En tant que base de données OLAP (Online Analytical Processing), ClickHouse est optimisée pour offrir des performances élevées et une bonne capacité de passage à l’échelle, au point de pouvoir insérer potentiellement des millions de lignes par seconde. Cela est rendu possible par la combinaison d’une architecture fortement parallélisée et d’une compression en colonnes efficace, au prix de compromis sur la cohérence immédiate. Plus précisément, ClickHouse est optimisée pour les opérations d’ajout uniquement et n’offre que des garanties de cohérence éventuelle. À l’inverse, les bases de données OLTP comme Postgres sont spécifiquement optimisées pour les insertions transactionnelles avec un respect complet des propriétés ACID, garantissant une forte cohérence et une grande fiabilité. PostgreSQL utilise le MVCC (Multi-Version Concurrency Control) pour gérer les transactions concurrentes, ce qui implique de conserver plusieurs versions des données. Ces transactions peuvent ne porter que sur un petit nombre de lignes à la fois, avec un surcoût important lié aux garanties de fiabilité, ce qui limite les performances d’insertion. Pour obtenir des performances d’insertion élevées tout en conservant de fortes garanties de cohérence, vous devez respecter les règles simples décrites ci-dessous lors de l’insertion de données dans ClickHouse. Le respect de ces règles vous aidera à éviter les problèmes que les utilisateurs rencontrent souvent lorsqu’ils découvrent ClickHouse et tentent d’y reproduire une stratégie d’insertion adaptée aux bases de données OLTP.

Bonnes pratiques pour les insertions

Effectuez des insertions par lots de grande taille

Par défaut, chaque insert envoyé à ClickHouse entraîne la création immédiate par ClickHouse d’une part de stockage contenant les données de l’insert ainsi que d’autres métadonnées à stocker. Par conséquent, envoyer moins d’inserts contenant chacun davantage de données, plutôt qu’un plus grand nombre d’inserts contenant chacun moins de données, réduit le nombre d’écritures nécessaires. En règle générale, nous recommandons d’insérer les données par lots assez volumineux d’au moins 1 000 lignes à la fois, et idéalement entre 10 000 et 100 000 lignes. (Pour plus de détails, consultez ce lien). Si de grands lots ne sont pas possibles, utilisez les insertions asynchrones décrites ci-dessous.

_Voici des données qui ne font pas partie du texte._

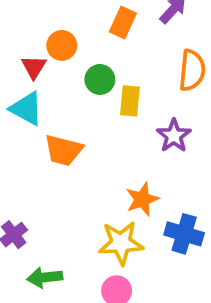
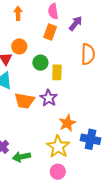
purple star: (174, 136) -> (49, 98), moved
yellow star: (121, 243) -> (58, 147), turned -30
green arrow: (45, 277) -> (21, 157), moved

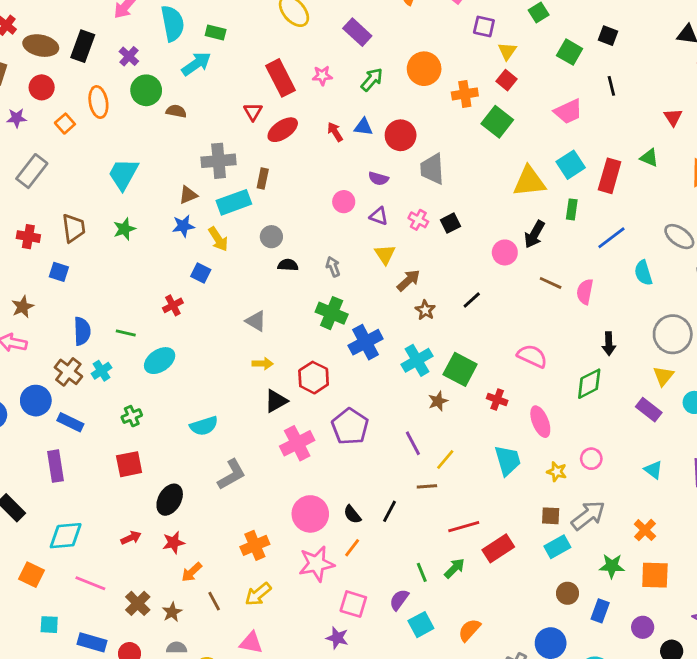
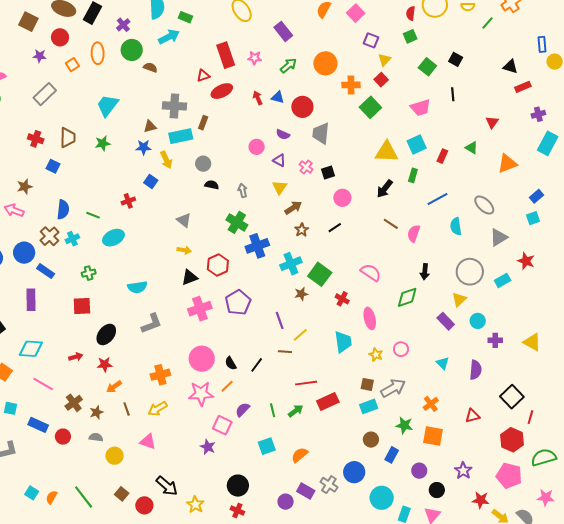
red triangle: (253, 112) -> (203, 76), turned 32
red rectangle: (610, 176) -> (442, 156), size x0.6
pink circle: (505, 252) -> (342, 198), moved
purple semicircle: (399, 600) -> (243, 410), moved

Assurer des lots cohérents pour des reprises idempotentes

Par défaut, les insertions dans ClickHouse sont synchrones et idempotentes (c.-à-d. qu’effectuer plusieurs fois la même opération d’insertion a le même effet que de l’effectuer une seule fois). Pour les tables de la famille de moteurs MergeTree, ClickHouse déduplique automatiquement les insertions par défaut. Cela signifie que les insertions restent résilientes dans les cas suivants :
    1. Si le nœud qui reçoit les données rencontre des problèmes, la requête d’insertion expirera (ou renverra une erreur plus spécifique) et aucun accusé de réception ne sera renvoyé.
    1. Si les données ont bien été écrites par le nœud, mais que l’accusé de réception ne peut pas être renvoyé à l’émetteur de la requête en raison d’interruptions réseau, celui-ci recevra soit un time-out, soit une erreur réseau.
Du point de vue du client, il peut être difficile de distinguer (i) de (ii). Cependant, dans les deux cas, l’insertion restée sans accusé de réception peut simplement être retentée immédiatement. Tant que la requête d’insertion relancée contient les mêmes données dans le même ordre, ClickHouse ignorera automatiquement cette nouvelle tentative si l’insertion initiale (restée sans accusé de réception) a réussi.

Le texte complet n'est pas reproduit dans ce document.